Sometimes you can decompile the map file or download ripped map geometry like at Models Resource or at noclip.website. Do this only for personal educational purposes, and do not redistribute it or reuse this work as your own.
But when you don't have access to the map source file or the map geometry, which is most of the time, then breakdown some photos or a screenshots with a paintover.
Import the screenshot(s) into Photoshop / your 2D art tool of choice (see list of 2D art tools) and highlight the main lines, shapes, and objects. Markup any repetition or patterns with the same color, with attention to tiered stacks or symmetry.
In the Brooklyn Bridge paintover below, notice how the top half has two pointed Gothic-style archways, with strong trim segmenting each vertical division along its height; the rest of the structure is some boxy beige brick forms. There's also clear left-right symmetry, which means we could save time by building one side of the tower and then copy-pasting / duplicating to the other side. If we're studying a real world reference, we can also look for schematics and plans to better understand shapes and proportions.
example paintover breakdown of a Brooklyn Bridge tower, with color blocks highlighting symmetry and repetition
example concept art breakdown by Lea Kronenberger; concept art by Chong Fei Giap (via Beyond Extent)
When a deep breakdown doesn't help or when you have a lot of different references, it's more useful to study them together as a collection. A moodboard is composed of many references and images that all convey similar subjects, experiences, or feelings. Grab photos, movie stills, game screenshots, illustrations, concept art, whatever! When you study them all together as a whole, you'll tease out common patterns or trends.

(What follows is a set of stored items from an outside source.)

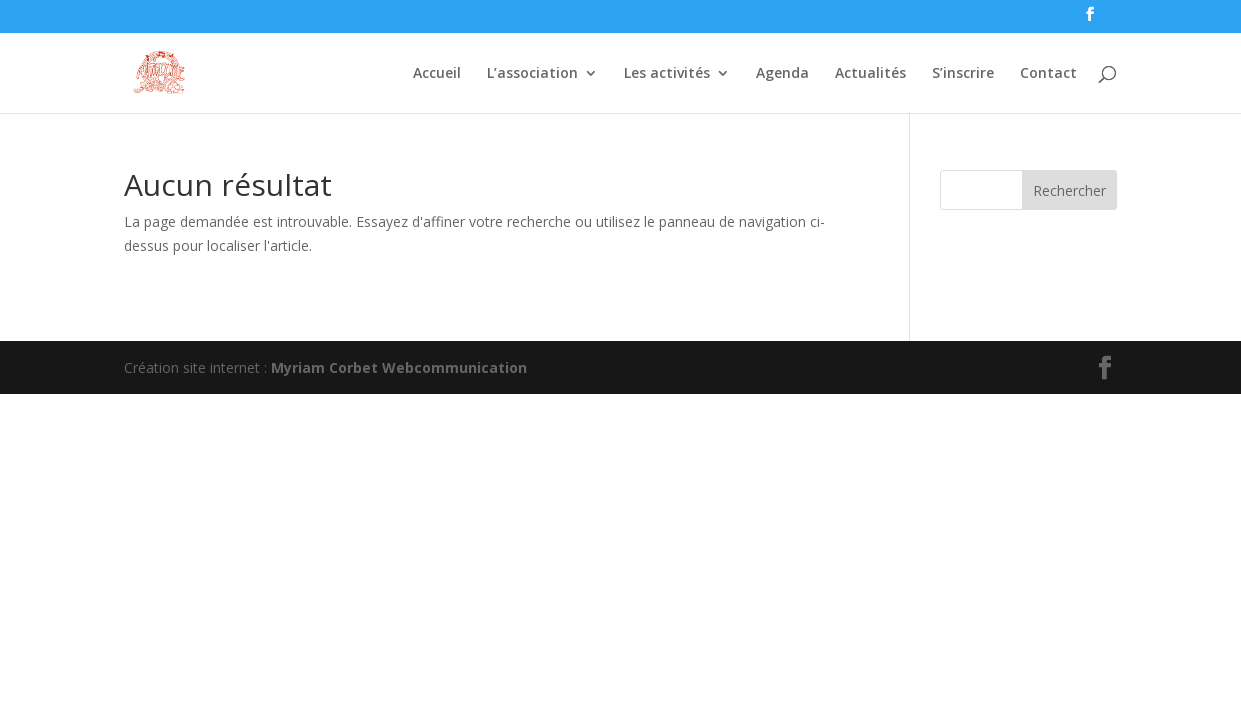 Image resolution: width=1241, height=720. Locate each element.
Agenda (782, 74)
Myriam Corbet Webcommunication (397, 367)
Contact (1048, 74)
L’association (532, 74)
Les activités (667, 74)
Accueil (437, 74)
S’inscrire (963, 74)
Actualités (870, 74)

Moodboards are essential for pinpointing otherwise vague experience goals. Let's say you want to make a level that is scary. Well, what do you mean by "scary"? Did you mean an unsettling type of fear that something is just slightly "off", or maybe you meant grotesque monstrous zombies. But then what kind of zombies, the slow confident shambler or the unhinged running horror?
When you collect references and compare them, you will discover you actually have a more specific idea of your desired experience. Moodboards help you explain your intent to yourself as well as any collaborators and teammates, who might have different takes or perceptions too.
example moodboard (screenshots from Hitman), blockout, and art pass for an "Italian Villa" project by Stavaas (via Polycount)
Research helps you plan and build your level.
- To do research, gather a bunch of reference material.
- To analyze the reference closely, make a study -- a mini recreation / copy, with attention to accuracy and observation
- Study a specific reference in detail with a breakdown, a visual analysis
- Paintover the reference image, add labels and notes
- Look for patterns in a moodboard made of many references.